A good wristwatch does more than tell time. Of course, many expensive watches can display the phases of the moon, the time of year, the precise second that just slipped away, and can even remind the wearer of an appointment. But the great ones complement your life, accessorize your wardrobe, becomes an heirloom to pass along to future… generations and, as James Bond has taught us, in a tight spot become a very handy knuckleduster. The thought of knocking out someone’s teeth with $50,000 worth of watch wrapped around your wrist might seem a bit extravagant.
Watches in this price category are also works of art. They are exquisite mechanisms created by talented craftsmen who do the seemingly impossible with gold, diamonds, springs, gears, and tiny tools. If you ever wondered why the best Swiss watches cost so much, just imagine a microchip, and then imagine it was made by hand, and you begin to comprehend the layers of delicacy, skill, and precision we’re talking about. That is why at the top of the watch chain, so to speak, the price of a Swiss-made Patek Philippe or Breguet can equal and quickly surpass most Americans’ annual salary. For those people fortunate enough to be able to afford one, or more, of these high-end timepieces, the decision on which one to buy is rarely just about how well it can tell time. For many connoisseurs, what makes a watch desirable is the number of complications it can pack within its slender case. (Complications are mechanical functions of the watch other than the hours, minutes, and seconds.)
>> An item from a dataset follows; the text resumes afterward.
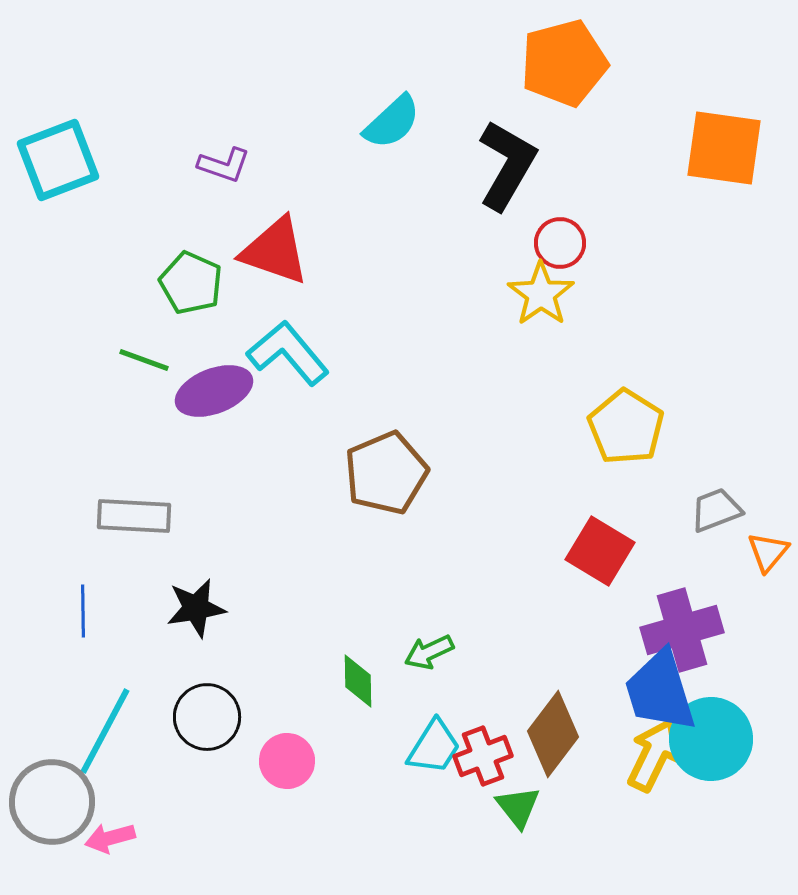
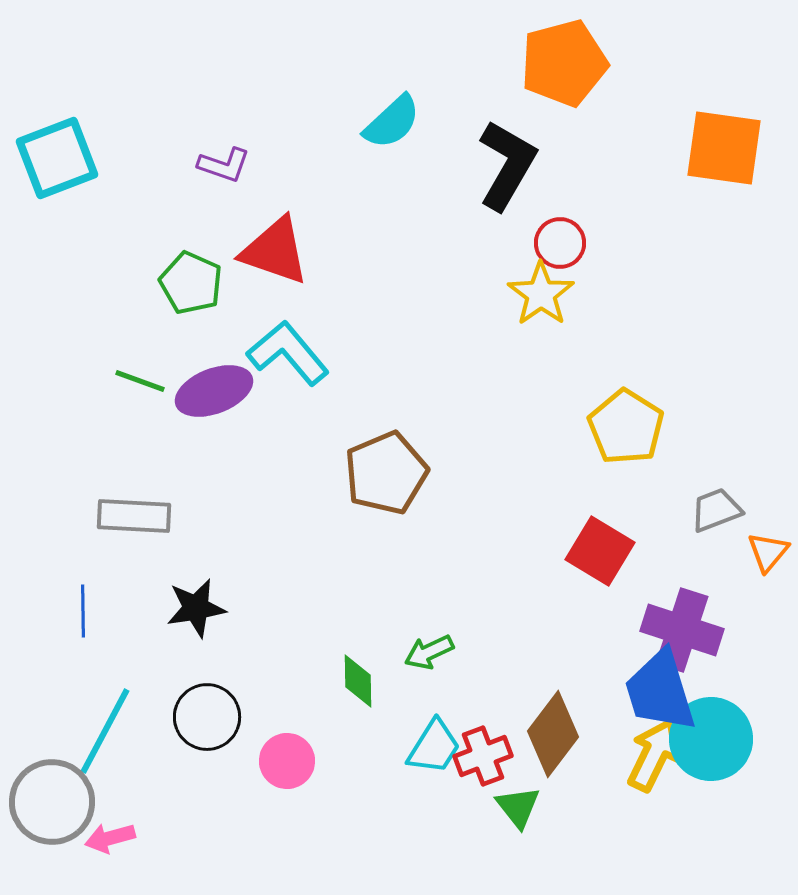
cyan square: moved 1 px left, 2 px up
green line: moved 4 px left, 21 px down
purple cross: rotated 34 degrees clockwise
The more complications, the more valuable the watch. In December, 1999, Sotheby’s sold a watch with 24 complications for $11 million. The watch that holds the record for the most complications is a pocket watch Patek Philippe created in honor of their 150th anniversary in 1989. It has 33 complications including the date of Easter and a celestial chart with 2,800 stars. Other watch fanciers are less enthusiastic about the complications than they are.